Y	Hacker News new \| ask \| show \| jobs

by gravypod 2331 days ago

I'm confused by this as well. A while ago I needed to count the number of lines in an ununiformly long text file. I was initially using wc but that got too slow so I wrote something that was like wc but only did line counting. I polished it up during a flight to a con and published it on my "blog" [0]. I thought I'd benchmark it to see if these versions beat hacky and gross my C implementation. They don't seem to do so.

My implementation was very close to what I calculated for my hardware's max throughput within 20x the runtime of doing a direct file copy.

For my test file I'm using a copy of the linux source tree in a singe file generated with: `(find linux/ -type f -name ".c" && find linux/ -type f -name ".h") | xargs cat > linux.txt` which is about 770MB of text.

To get an idea of the maximum possible performance I could hope to achieve:

    cat linux.txt | pv > /dev/null
    769MiB 0:00:00 [3.08GiB/s] [   <=>                                                                                                                                                                     
 ]

Some things I noted when doing my testing is that each program counted the number of lines, characters, and words differently in this corpus. I know for a fact that my program's line count is the only thing I tested at all and I'm assuming `wc` from gnu is well tested. Each program returned consistent results. My guess is there's some control/utf8 character or something in the source that isn't playing nice with everything.

First the haskell implementation that uses optics, concurrency, and other magic:

    $ nproc 
    32
    $ time ./hs-wc lazy linux.txt
    24961824 77271007 807304327 linux.txt
    ./hs-wc lazy linux.txt  6.88s user 0.89s system 317% cpu 2.446 total
    $ time ./hs-wc simple linux.txt
    24961824 77270977 807299417 linux.txt
    ./hs-wc simple linux.txt  509.04s user 432.26s system 1850% cpu 50.867 total

Then the D implementation from this post:

    $ time ./d-wc linux.txt 
    24961824 77270980 807299417 linux.txt
    ./d-wc linux.txt  22.09s user 0.14s system 99% cpu 22.238 total

The implementation that comes with ubuntu 19.10:

    $ time wc linux.txt 
    24961824  77270960 807304327 linux.txt
    wc linux.txt  3.59s user 0.08s system 99% cpu 3.672 total

And finally my simple implementation in C:

    $ time ./mine-wc linux.txt 
    24961824 77270966 807304327 linux.txt
    ./mine-wc linux.txt  1.70s user 0.10s system 99% cpu 1.804 total

    $ gcc -O0 wc.c          
    $ time ./a.out linux.txt
    24961824 77270966 807304327 linux.txt
    ./a.out linux.txt  6.51s user 0.12s system 99% cpu 6.636 total

    $ gcc -Wall -Isrc/ -pedantic-errors -Ofast -ftree-vectorize -msse -msse2 -ffast-math wc.c 
    $ time ./a.out linux.txt
    24961824 77270966 807304327 linux.txt
    ./a.out linux.txt  1.37s user 0.09s system 99% cpu 1.467 total

I might be missing something but from my understanding these are not yet bound by my system IO. It might be in the authors use cases however since each disk, system config, etc is different.

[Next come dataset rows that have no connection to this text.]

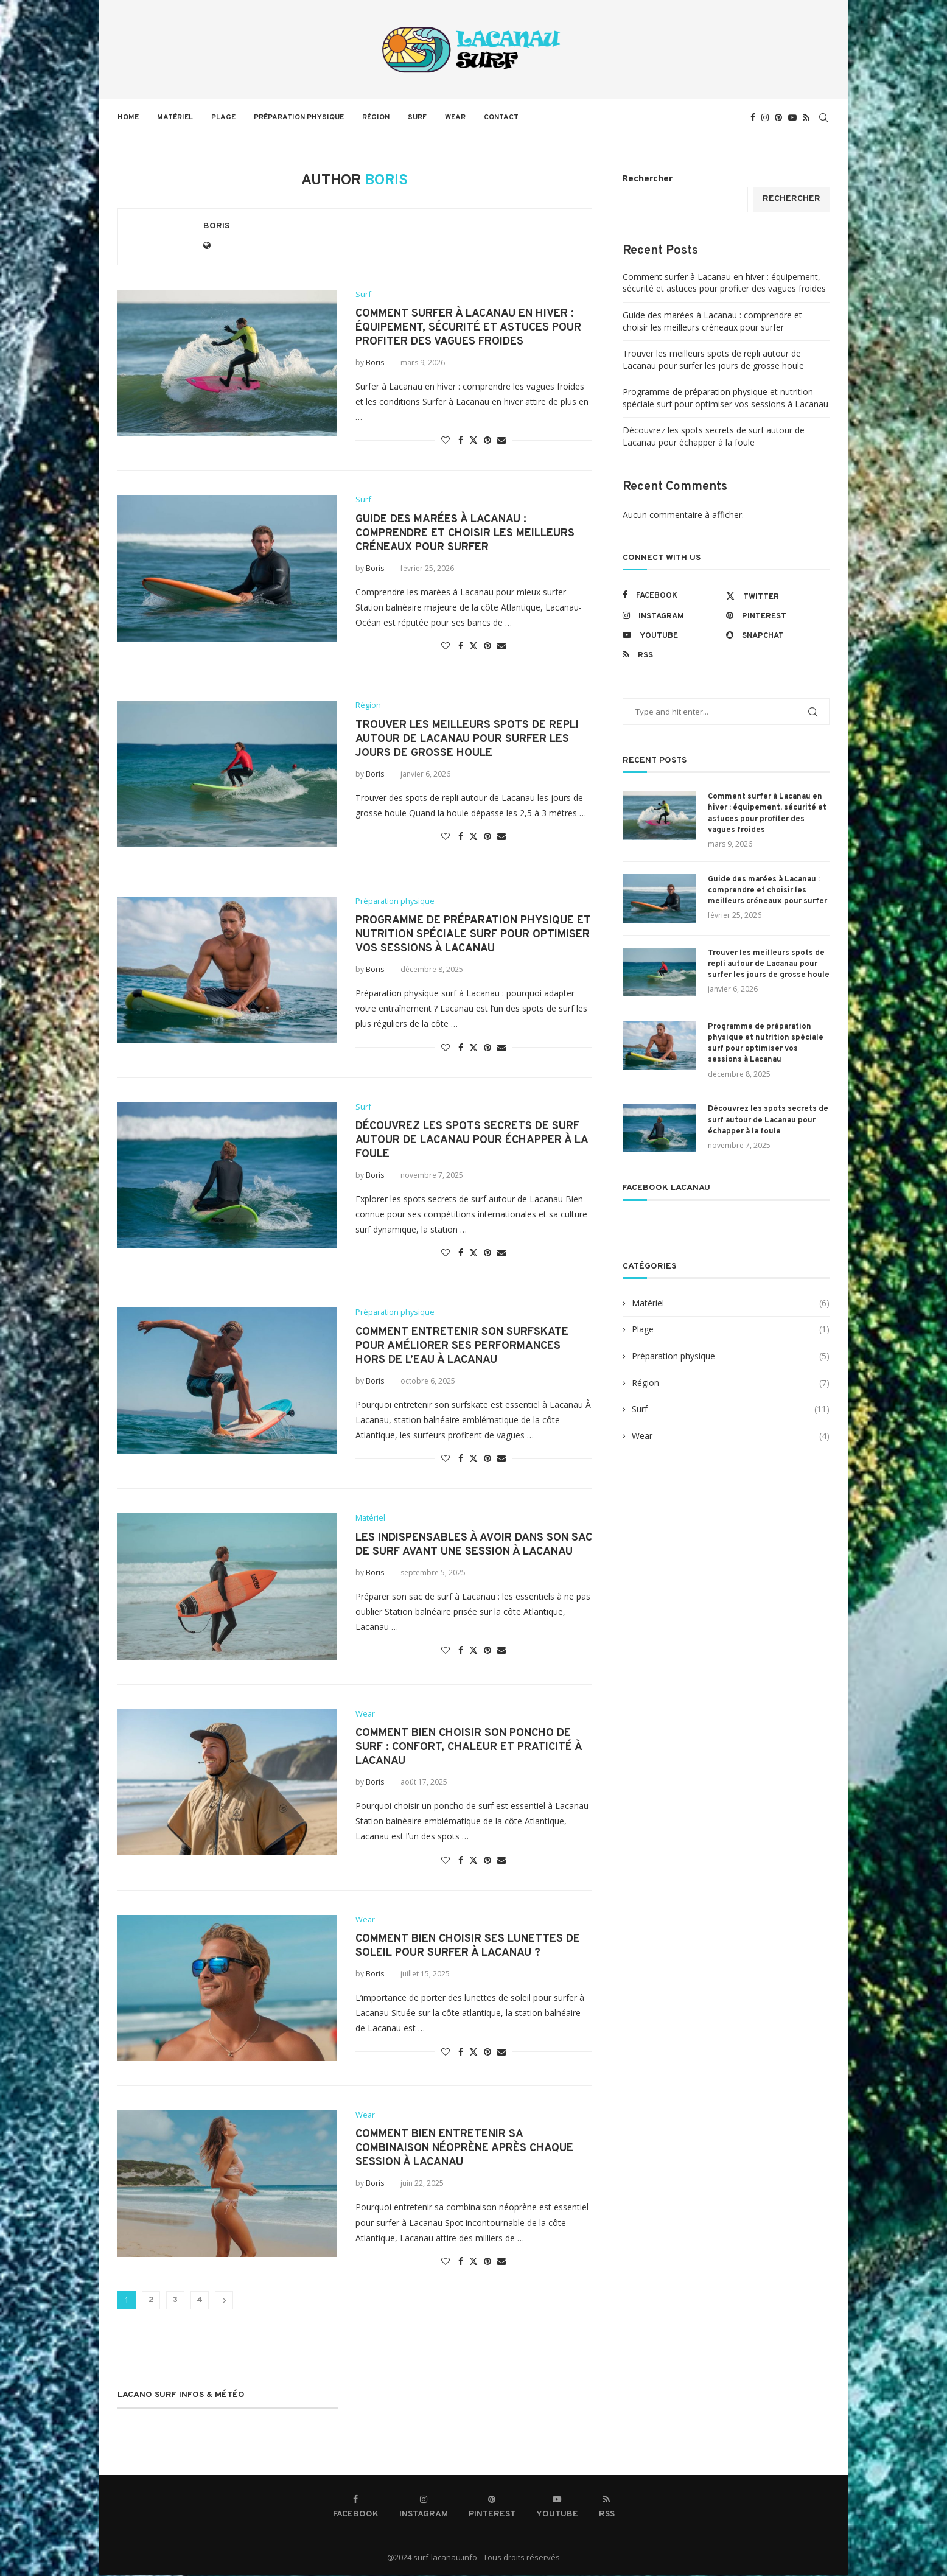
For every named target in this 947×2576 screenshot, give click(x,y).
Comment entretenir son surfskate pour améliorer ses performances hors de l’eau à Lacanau (461, 1347)
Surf (417, 117)
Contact (501, 117)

[0] - https://closedjdk.com/post/why-is-wc-so-slow/

1 comments

eMSF 2331 days ago

>I was initially using wc but that got too slow so I wrote something that was like wc but only did line counting.

Any reasonable wc should be fast enough for that purpose; just remember to use the '-l' switch to activate the fast path for line counting.

>Some things I noted when doing my testing is that each program counted the number of lines, characters, and words differently in this corpus.

All programs should report the same line counts (should be exactly the number of line feed characters in the input).

Other than that, it really depends on your current locale and the wc you're using (see https://github.com/expr-fi/fastlwc README for more details). Do note that this D implementation seems to implement the wc character counting behaviour you get with the '-m' switch (instead of the byte counting default).

Also worth noting that different operating systems have different locale definitions; glibc locales explicitly treat non-breaking spaces as non-whitespace characters, while for example Windows doesn't.